The runners may not yet be out of the starting blocks, but the first endorsement has been handed down in the Conservative leadership race.
David James, the City trouble-shooter who helped author the Tory manifesto by providing the £35bn blueprint for Whitehall savings to fund tax cuts, today told the BBC's World at One that if the party has a better candidate than David Davis, "they must be very rich in resources indeed".
Describing the shadow home secretary as a "hugely impressive and very forceful presence", Mr James modestly added: "The future leadership of the Conservative party is not in my hands." However, his backing has certainly fired the starting pistol.

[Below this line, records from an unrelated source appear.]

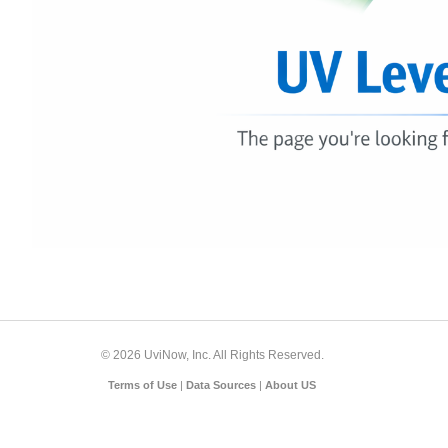
© 2026 UviNow, Inc. All Rights Reserved.
Terms of Use
|
Data Sources
|
About US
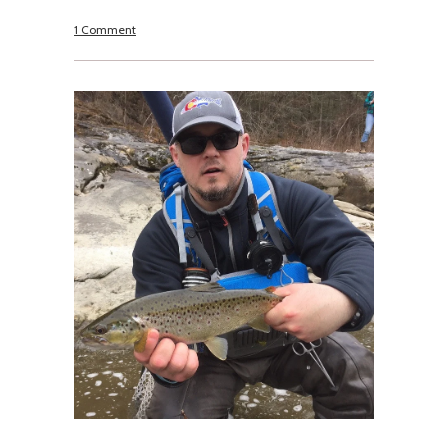
1 Comment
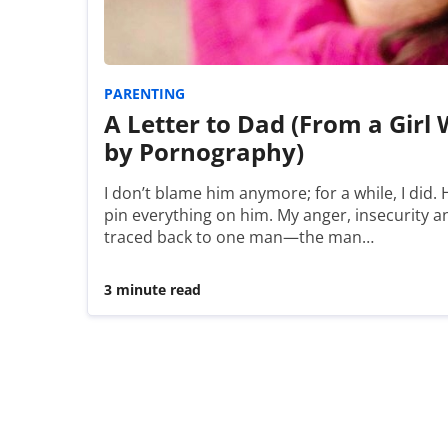
PARENTING
A Letter to Dad (From a Girl
by Pornography)
I don’t blame him anymore; for a while, I did. H
pin everything on him. My anger, insecurity 
traced back to one man—the man…
3 minute read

Meanwhile, in today's Times, a newly re-elected ally of Mr Davis, Andrew Mitchell MP, tells the paper the young thirtysomething pretenders, George Osborne and David Cameron, should put a sock in it. Or rather, he uses an analogy from his days as a wine trader: "Someone recently gave me a bottle of Chateau Latour 2000. I think it would be wiser for me to leave it in the bottle for quite a few years yet before I open it, and I would give the same advice to some of the younger leadership contenders."
Finally, for those keeping track, we now have both a non-partisan Conservative leadership blog tracking events in the contest which hasn't started yet, and the first proper "candidate blog" - for Mr Davis - although he presumably has nothing to do with it.